Honorary mention (aka the project that got too big):
Görli Testnet (Review by Cassandra Shi — ECF & Lane McShardface)
Görli is a Proof of Authority testnet that can support popular Ethereum clients such as Parity and Geth. Görli bridges the isolation between clients due to using the PoA consensus mechanism. The team managed to have the testnet implemented in Parity and with the Aura PoA consensus work initiated in Geth. You can check it out here.The end of the hackathon is only the beginning of the team’s journey of creating one PoA testnet for all clients: after ETHBerlin the team plans to solidify their current Go implementation of Aura in Geth, launch the first cross client PoA testnet for the Ethereum network and begin work on implementing Clique (Geth’s PoA mechanism) in Parity to allow for two cross-client PoA testnets.
Lane’s note: The current Ethereum testnet landscape is messy (read more on it from project lead Afri here, including more on the Görli project and its motivation). Proof of work doesn’t make much sense for a testnet since the tokens you’re mining have no value, so miners have no real incentive to secure the network, opening it up to attacks. The existing proof of work testnet, Ropsten, has come under attack and has been continually plagued by stability issues. Proof of authority makes more sense but, until now, there has been no way to build a POA testnet including the two major clients, Parity and Geth, since they don’t use the same POA protocol. Görli solves that problem so it’s a very exciting development, but there’s still a lot of work to be done!

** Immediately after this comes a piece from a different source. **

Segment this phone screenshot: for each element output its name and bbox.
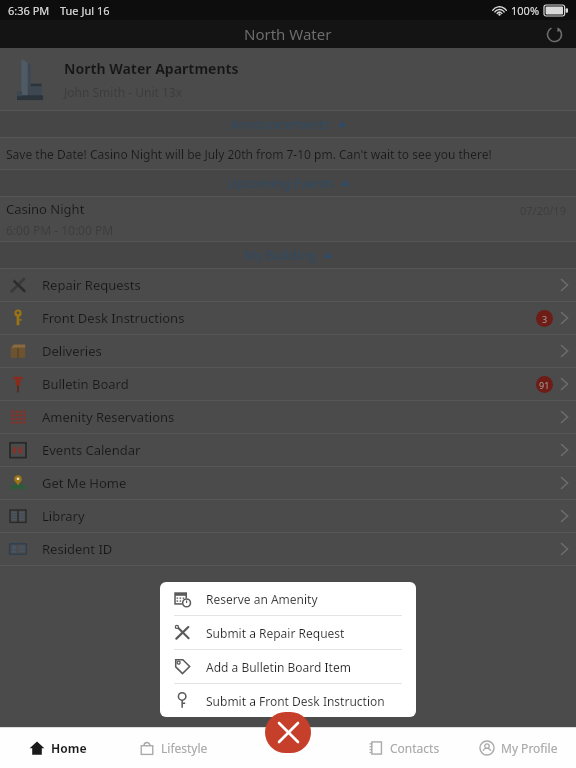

The hours before submission were the most nerve-wracking ones. From the start, we were determined that this hackathon would be measured by the projects spurning from it. We were more than pleasantly surprised — the work these hackers did, is simply incredible. We are beyond words and for your hard work and hope you guys managed to get some sleep.
Expect ETHBerlinZwei, because… we did it!!! WE WON! (all of us, the hackers, judges, speakers, volunteers, core team, Factory team, mentors, drag queens, artists, etc.)